▸ **EXTRACTED INFORMATION**:

▬▬▬▬▬▬

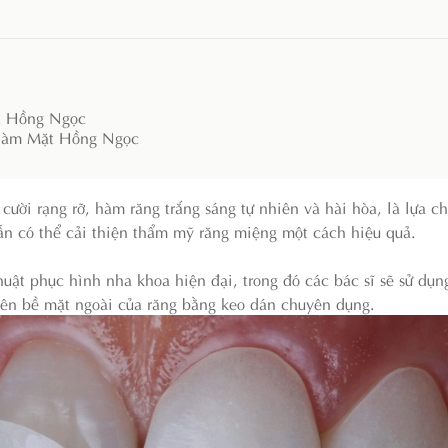
ặt Hồng Ngọc
g Hàm Mặt Hồng Ngọc
cười rạng rỡ, hàm răng trắng sáng tự nhiên và hài hòa, là lựa c
n có thể cải thiện thẩm mỹ răng miệng một cách hiệu quả.
uật phục hình nha khoa hiện đại, trong đó các bác sĩ sẽ sử dụn
lên bề mặt ngoài của răng bằng keo dán chuyên dụng.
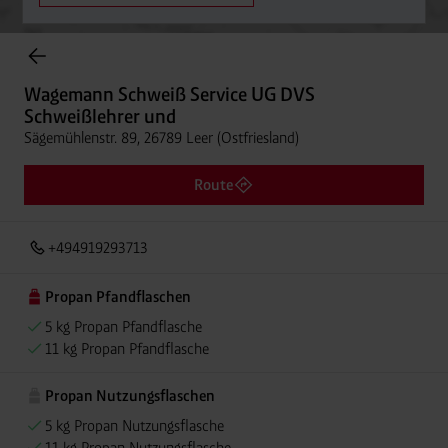
Onlineshop Flaschengase
Wagemann Schweiß Service UG DVS
Schweißlehrer und
Sägemühlenstr. 89, 26789 Leer (Ostfriesland)
Route
+494919293713
Propan Pfandflaschen
5 kg Propan Pfandflasche
11 kg Propan Pfandflasche
Propan Nutzungsflaschen
5 kg Propan Nutzungsflasche
11 kg Propan Nutzungsflasche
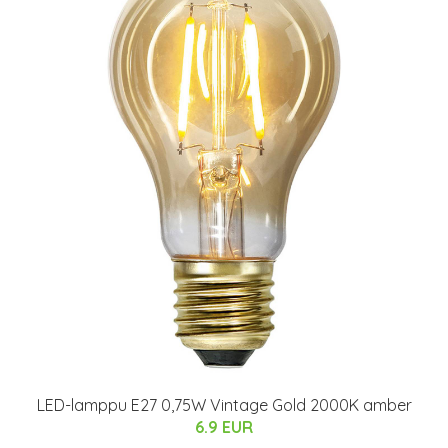
LED-lamppu E27 0,75W Vintage Gold 2000K amber
6.9 EUR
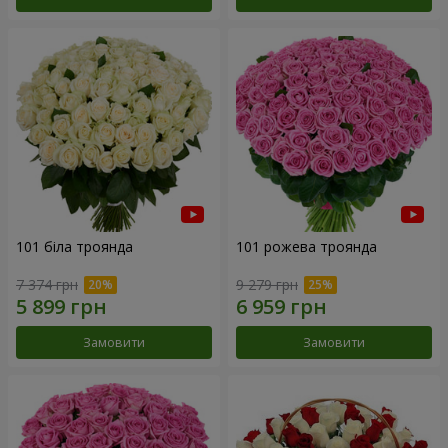
101 біла троянда
101 рожева троянда
7 374 грн
9 279 грн
Замовити
Замовити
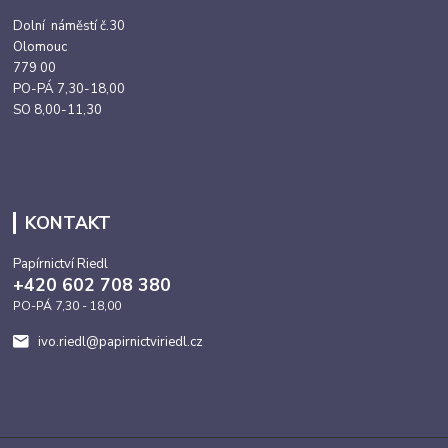
Dolní náměstí č.30
Olomouc
779 00
PO-PÁ 7,30-18,00
SO 8,00-11,30
KONTAKT
Papírnictví Riedl
+420 602 708 380
PO-PÁ 7,30 - 18,00
ivo.riedl@papirnictviriedl.cz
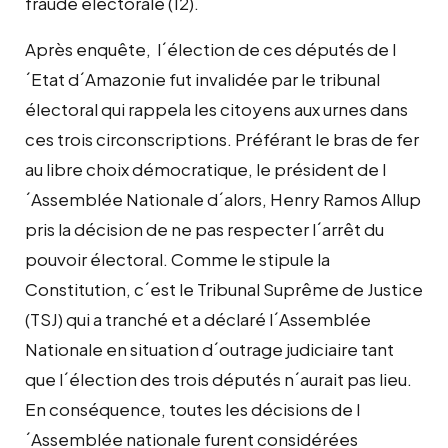
fraude électorale (12).
Après enquête, l´élection de ces députés de l
´Etat d´Amazonie fut invalidée par le tribunal
électoral qui rappela les citoyens aux urnes dans
ces trois circonscriptions. Préférant le bras de fer
au libre choix démocratique, le président de l
´Assemblée Nationale d´alors, Henry Ramos Allup
pris la décision de ne pas respecter l´arrêt du
pouvoir électoral. Comme le stipule la
Constitution, c´est le Tribunal Suprême de Justice
(TSJ) qui a tranché et a déclaré l´Assemblée
Nationale en situation d´outrage judiciaire tant
que l´élection des trois députés n´aurait pas lieu.
En conséquence, toutes les décisions de l
´Assemblée nationale furent considérées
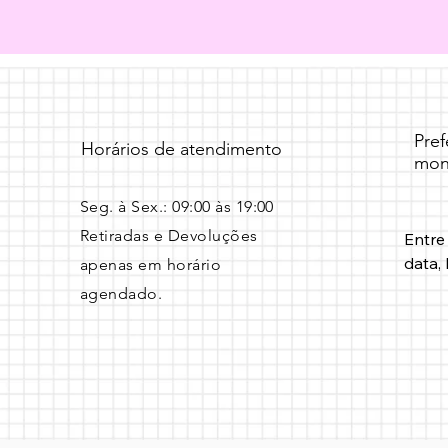
Pre
Horários de atendimento
mon
Seg. à Sex.: 09:00 às 19:00 ​
Retiradas e Devoluções
Entre
data, 
apenas em horário
agendado.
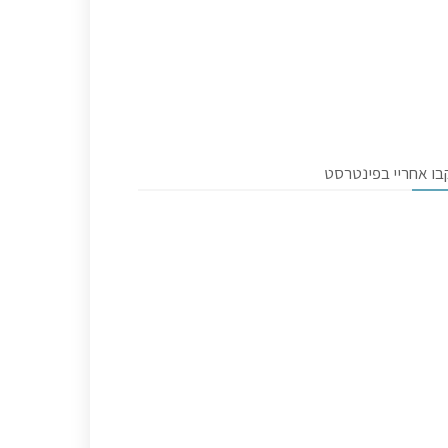
בו אחריי בפינטרסט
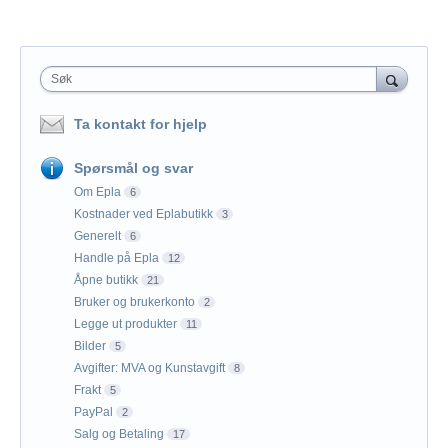
Søk
Ta kontakt for hjelp
Spørsmål og svar
Om Epla
6
Kostnader ved Eplabutikk
3
Generelt
6
Handle på Epla
12
Åpne butikk
21
Bruker og brukerkonto
2
Legge ut produkter
11
Bilder
5
Avgifter: MVA og Kunstavgift
8
Frakt
5
PayPal
2
Salg og Betaling
17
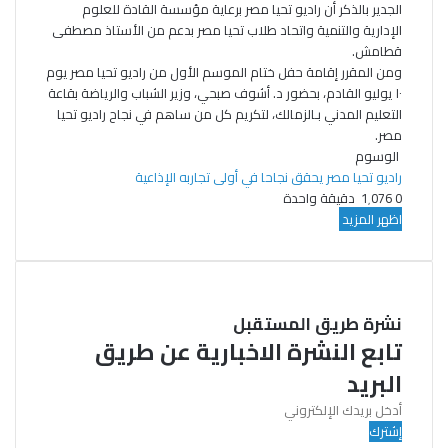
الجدير بالذكر أن راديو تحيا مصر برعاية مؤسسة القادة للعلوم
الإدارية والتنمية واتحاد طلاب تحيا مصر بدعم من الأستاذ مصطفى
قطامش.
ومن المقرر إقامة حفل ختام الموسم الأول من راديو تحيا مصر يوم
١٠ يوليو القادم، بحضور د. أشوف صبحي، وزير الشباب والرياضة بقاعة
التعليم المدني بـالزمالك، لتكريم كل من ساهم في نجاح راديو تحيا
مصر.
الوسوم
راديو تحيا مصر يحقق
نجاحا في أولى تجاربه الإذاعية
0
1٬076
دقيقة واحدة
اظهر المزيد
نشرة طريق المستقبل
تابع النشرة الاخبارية عن طريق
البريد
أدخل
بريدك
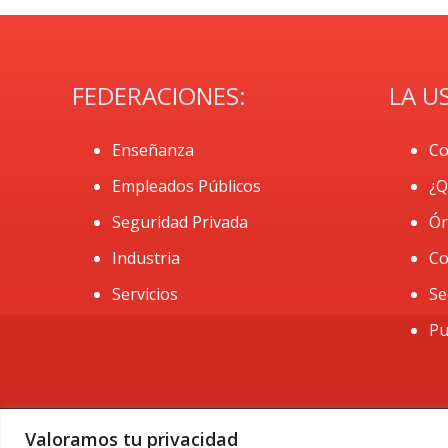
FEDERACIONES:
LA U
Enseñanza
Co
Empleados Públicos
¿Q
Seguridad Privada
Ór
Industria
Co
Servicios
Se
Pu
Valoramos tu privacidad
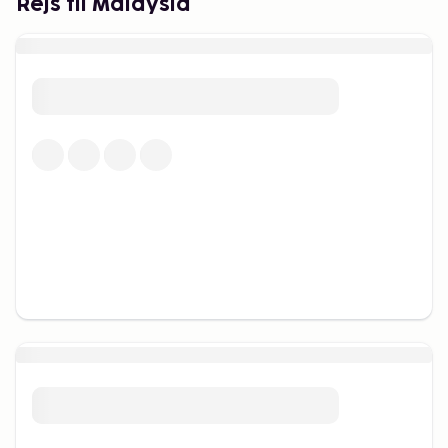
Rejs til Malaysia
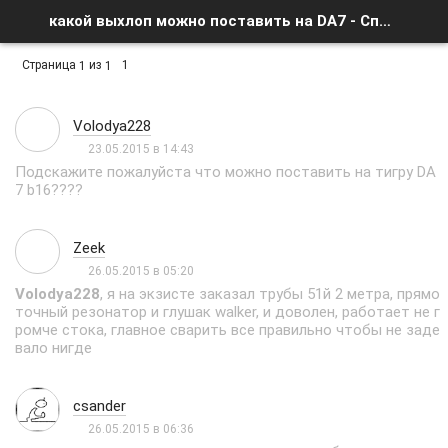
какой выхлоп можно поставить на DA7 - Список форумов
Страница
из
1
1
1
Volodya228
23.05.2015 в 14:43
Подскажите пожалуйста что можно поставить на тигру DA
7 b16????
Zeek
26.05.2015 в 05:20
Volodya228
, я на экзисте заказал трубы 51й 2 метра, прямо
точный резонатор и глушак walker, и доволен, работает не г
ромче стока, главное сварить все правильно чтобы не заде
вало нигде
csander
26.05.2015 в 06:36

▬▬▬▬▬▬

▸ **EXERCISE DIRECTIONS**:
Quote the material exactly. Pictures stay out.

▸ **RESULT BELOW**:
ặt Hồng Ngọc
g Hàm Mặt Hồng Ngọc
cười rạng rỡ, hàm răng trắng sáng tự nhiên và hài hòa, là lựa c
n có thể cải thiện thẩm mỹ răng miệng một cách hiệu quả.
uật phục hình nha khoa hiện đại, trong đó các bác sĩ sẽ sử dụn
lên bề mặt ngoài của răng bằng keo dán chuyên dụng.
Onlineshop Flaschengase
Wagemann Schweiß Service UG DVS
Schweißlehrer und
Sägemühlenstr. 89, 26789 Leer (Ostfriesland)
Route
+494919293713
Propan Pfandflaschen
5 kg Propan Pfandflasche
11 kg Propan Pfandflasche
Propan Nutzungsflaschen
5 kg Propan Nutzungsflasche
11 kg Propan Nutzungsflasche
LED-lamppu E27 0,75W Vintage Gold 2000K amber
6.9 EUR
101 біла троянда
101 рожева троянда
7 374 грн
9 279 грн
Замовити
Замовити
Dolní náměstí č.30
Olomouc
779 00
PO-PÁ 7,30-18,00
SO 8,00-11,30
KONTAKT
Papírnictví Riedl
+420 602 708 380
PO-PÁ 7,30 - 18,00
ivo.riedl@papirnictviriedl.cz
fraude électorale (12).
Après enquête, l´élection de ces députés de l
´Etat d´Amazonie fut invalidée par le tribunal
électoral qui rappela les citoyens aux urnes dans
ces trois circonscriptions. Préférant le bras de fer
au libre choix démocratique, le président de l
´Assemblée Nationale d´alors, Henry Ramos Allup
pris la décision de ne pas respecter l´arrêt du
pouvoir électoral. Comme le stipule la
Constitution, c´est le Tribunal Suprême de Justice
(TSJ) qui a tranché et a déclaré l´Assemblée
Nationale en situation d´outrage judiciaire tant
que l´élection des trois députés n´aurait pas lieu.
En conséquence, toutes les décisions de l
´Assemblée nationale furent considérées
Pre
Horários de atendimento
mon
Seg. à Sex.: 09:00 às 19:00 ​
Retiradas e Devoluções
Entre
data, 
apenas em horário
agendado.
בו אחריי בפינטרסט
Søk
Ta kontakt for hjelp
Spørsmål og svar
Om Epla
6
Kostnader ved Eplabutikk
3
Generelt
6
Handle på Epla
12
Åpne butikk
21
Bruker og brukerkonto
2
Legge ut produkter
11
Bilder
5
Avgifter: MVA og Kunstavgift
8
Frakt
5
PayPal
2
Salg og Betaling
17
الجدير بالذكر أن راديو تحيا مصر برعاية مؤسسة القادة للعلوم
الإدارية والتنمية واتحاد طلاب تحيا مصر بدعم من الأستاذ مصطفى
قطامش.
ومن المقرر إقامة حفل ختام الموسم الأول من راديو تحيا مصر يوم
١٠ يوليو القادم، بحضور د. أشوف صبحي، وزير الشباب والرياضة بقاعة
التعليم المدني بـالزمالك، لتكريم كل من ساهم في نجاح راديو تحيا
مصر.
الوسوم
راديو تحيا مصر يحقق
نجاحا في أولى تجاربه الإذاعية
0
1٬076
دقيقة واحدة
اظهر المزيد
نشرة طريق المستقبل
تابع النشرة الاخبارية عن طريق
البريد
أدخل
بريدك
FEDERACIONES:
LA U
Enseñanza
Co
Empleados Públicos
¿Q
Seguridad Privada
Ór
Industria
Co
Servicios
Se
Pu
Valoramos tu privacidad
Rejs til Malaysia
какой выхлоп можно поставить на DA7 - Список форумов
Страница
из
1
1
1
Volodya228
23.05.2015 в 14:43
Подскажите пожалуйста что можно поставить на тигру DA
7 b16????
Zeek
26.05.2015 в 05:20
Volodya228
, я на экзисте заказал трубы 51й 2 метра, прямо
точный резонатор и глушак walker, и доволен, работает не г
ромче стока, главное сварить все правильно чтобы не заде
вало нигде
csander
26.05.2015 в 06:36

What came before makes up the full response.